In the darkness of a gale-driven morning, Kit crawled out, built a fire in his stocking feet, by which he thawed out his frozen shoes, then boiled coffee and fried bacon. It was a chilly, miserable meal. As soon as it was finished, they strapped their blankets. As John Bellew turned to lead the way toward the Chilcoot Trail, Kit held out his hand.

“Good-bye, avuncular,” he said.

John Bellew looked at him and swore in his surprise.

“Don't forget, my name's Smoke,” Kit chided.

“But what are you going to do?”

Kit waved his hand in a general direction northward over the storm-lashed lake.

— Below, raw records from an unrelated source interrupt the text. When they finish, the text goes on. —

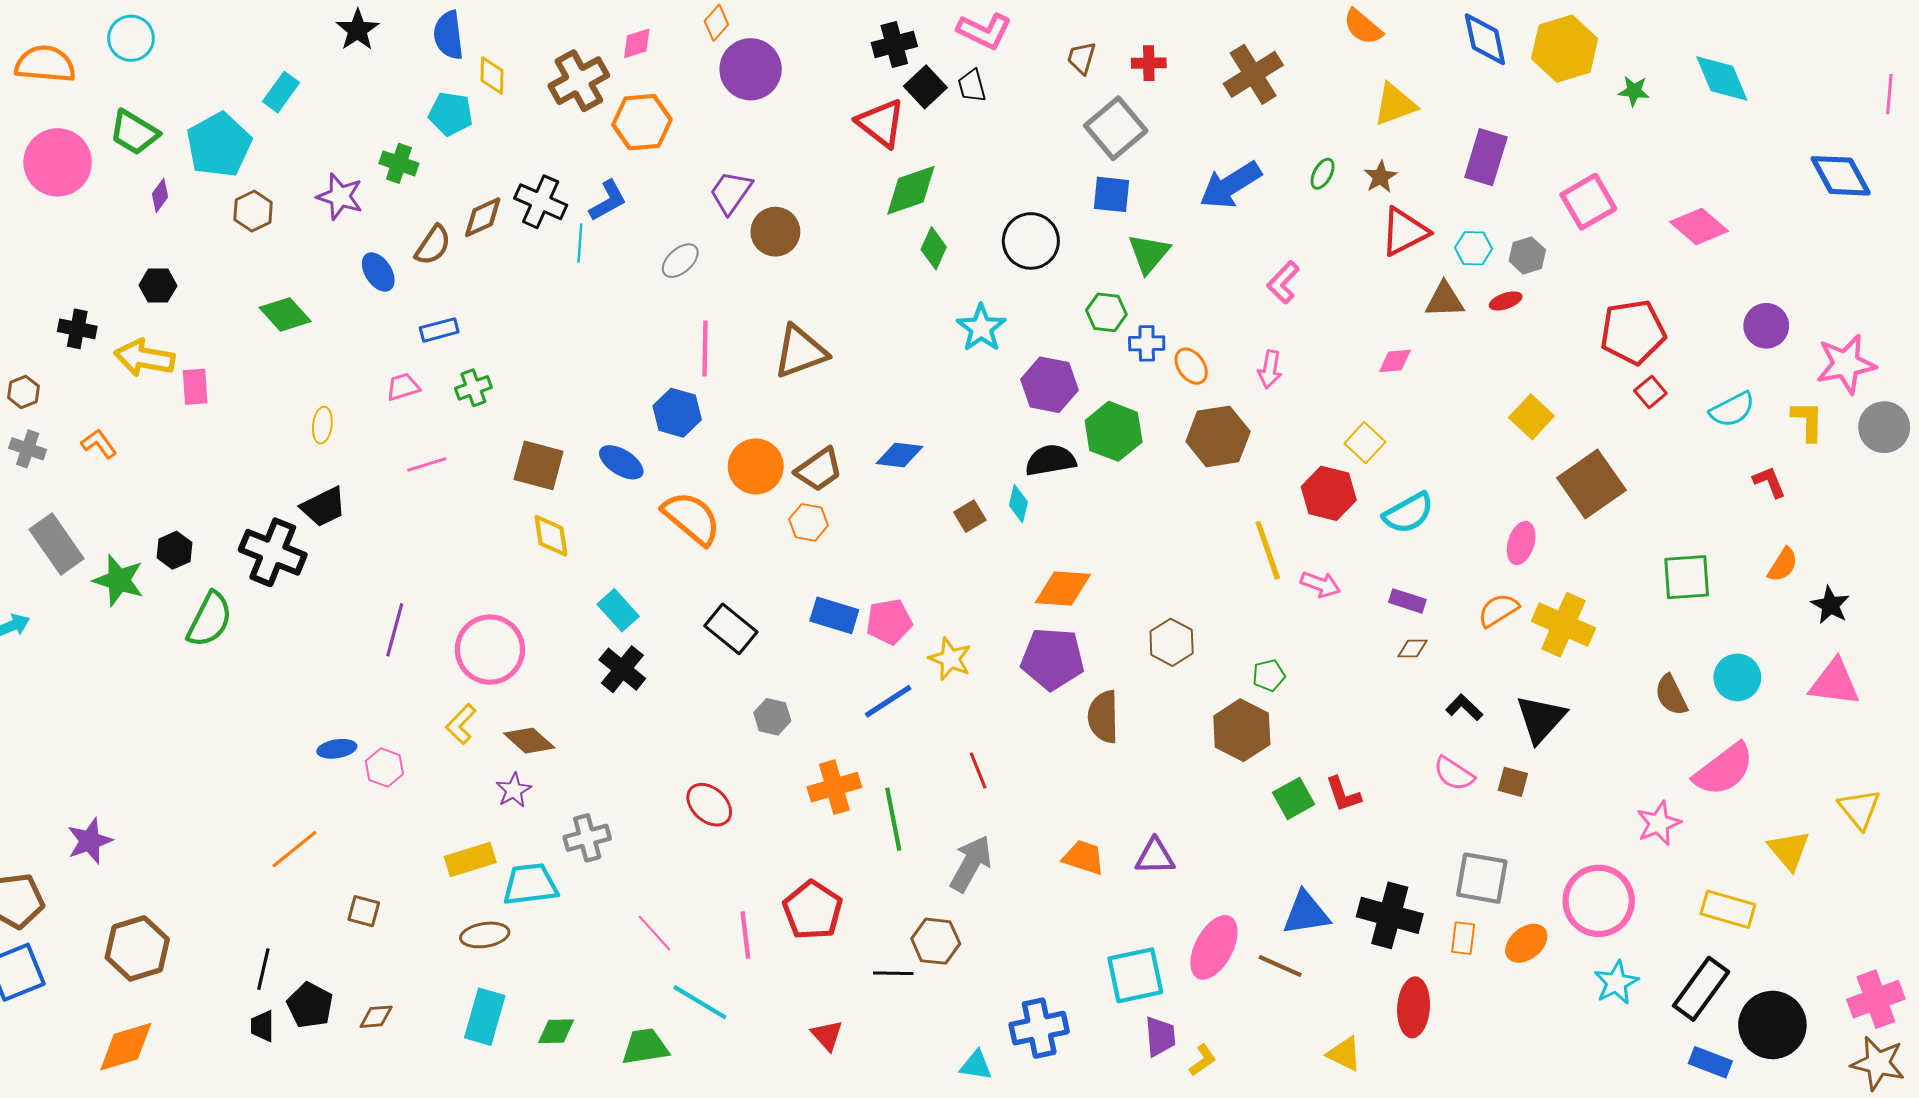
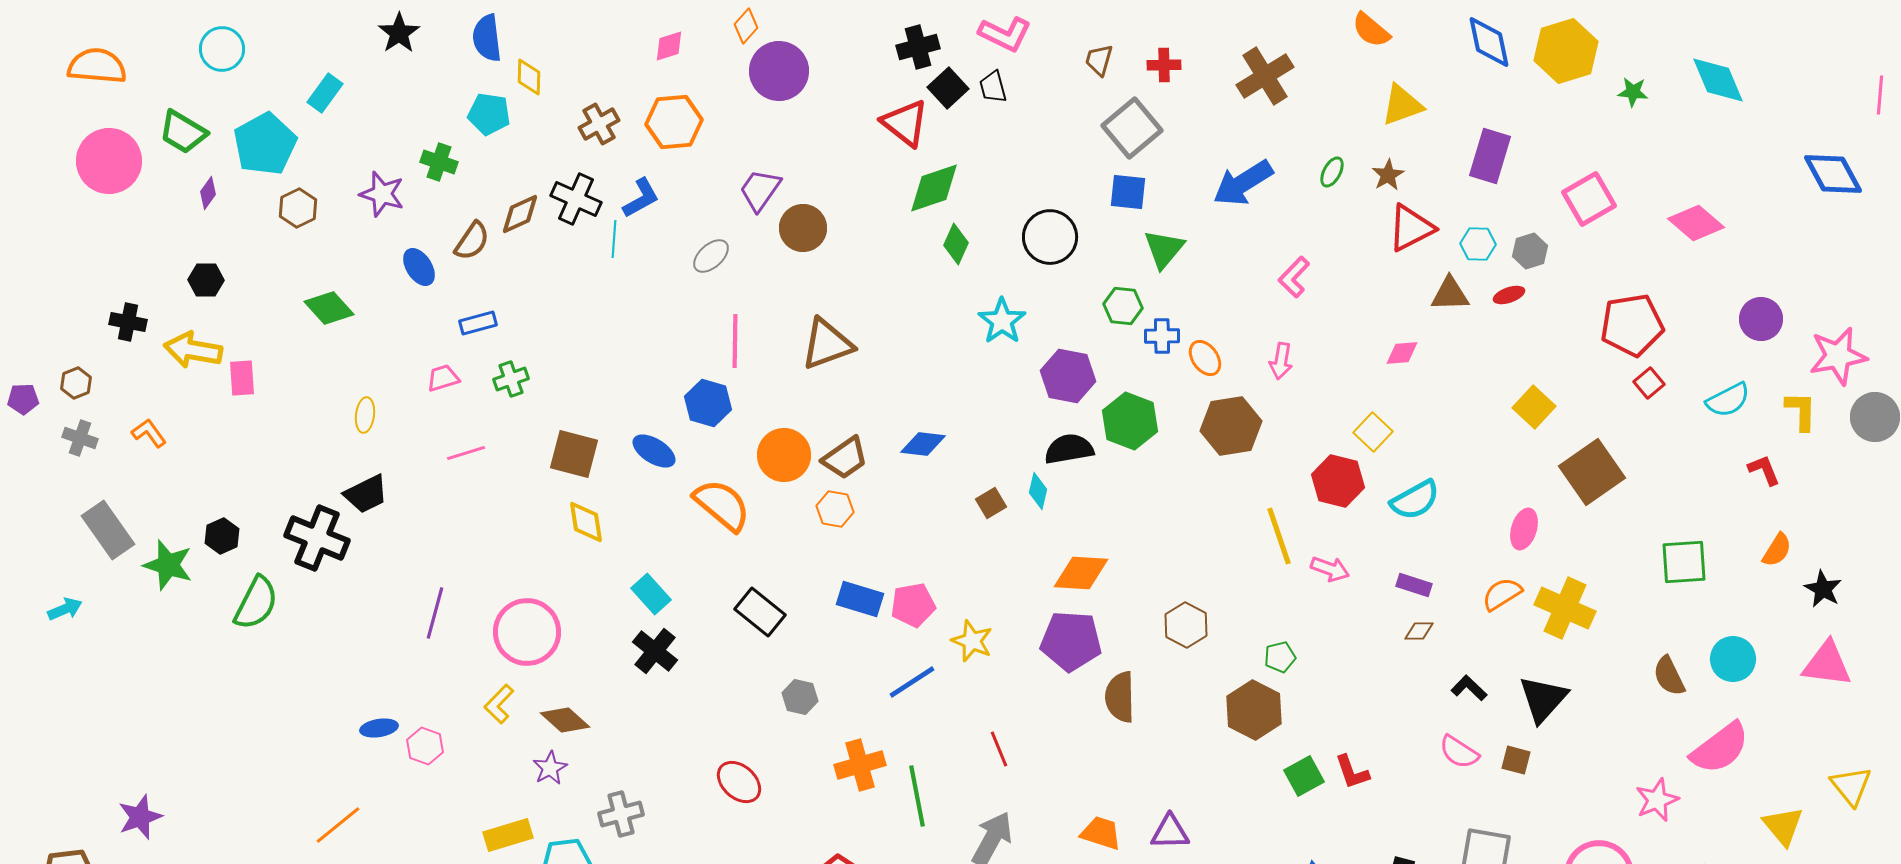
cyan circle: (131, 38) -> (222, 49), moved
brown cross: (579, 81) -> (599, 124), moved, size x0.7

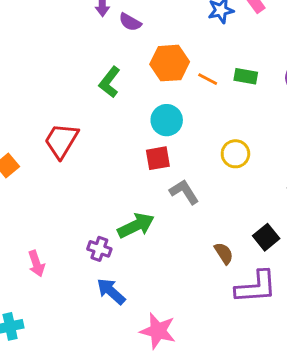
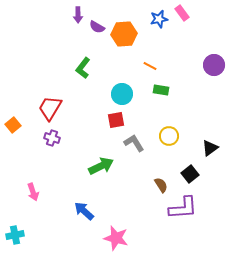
orange hexagon: (170, 63) -> (124, 34), moved
green rectangle: (246, 76) -> (161, 90), moved
yellow circle: (235, 154) -> (169, 136), moved
purple cross: (99, 249) -> (52, 138), moved

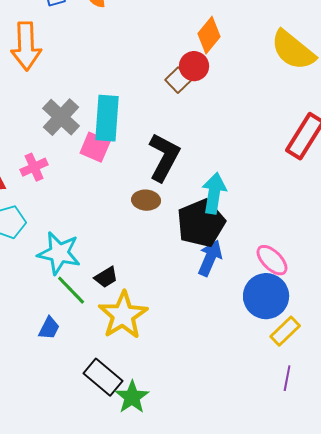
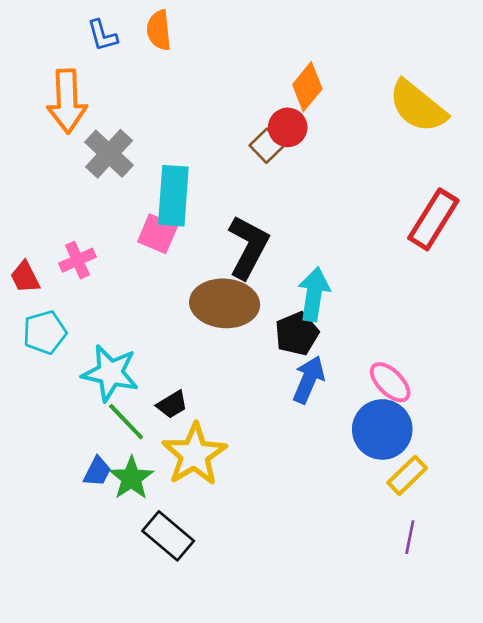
gray cross: (61, 117) -> (109, 154), moved
brown ellipse: (146, 200) -> (225, 303), size x1.8
black pentagon: (201, 223) -> (297, 334), size x0.7
green star: (132, 397) -> (131, 478), moved

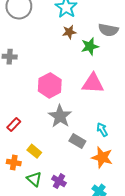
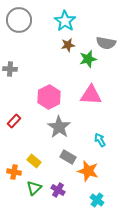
red rectangle: (14, 124) -> (14, 121), moved
gray rectangle: (77, 141) -> (68, 157), moved
orange star: (102, 157) -> (88, 171), moved
green triangle: (34, 179) -> (34, 188), turned 35

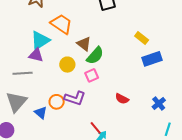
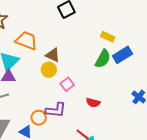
green semicircle: (95, 56) -> (103, 59), moved
yellow circle: (67, 65) -> (49, 70), moved
red semicircle: (122, 99) -> (93, 103), moved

“What's the good of turning back after getting this far?” he asked. “Besides, I've got my taste of meat, and I like it. I'm going on.”

“You're broke,” protested John Bellew. “You have no outfit.”

“I've got a job. Behold your nephew, Christopher Smoke Bellew! He's got a job! He's a gentleman's man! He's got a job at a hundred and fifty per month and grub. He's going down to Dawson with a couple of dudes and another gentleman's man—camp-cook, boatman, and general all-around hustler. And O'Hara and The Billow can go to the devil. Good-bye.”

But John Bellew was dazed, and could only mutter: “I don't understand.”

“They say the baldface grizzlies are thick in the Yukon Basin,” Kit explained. “Well, I've got only one suit of underclothes, and I'm going after the bear-meat, that's all.”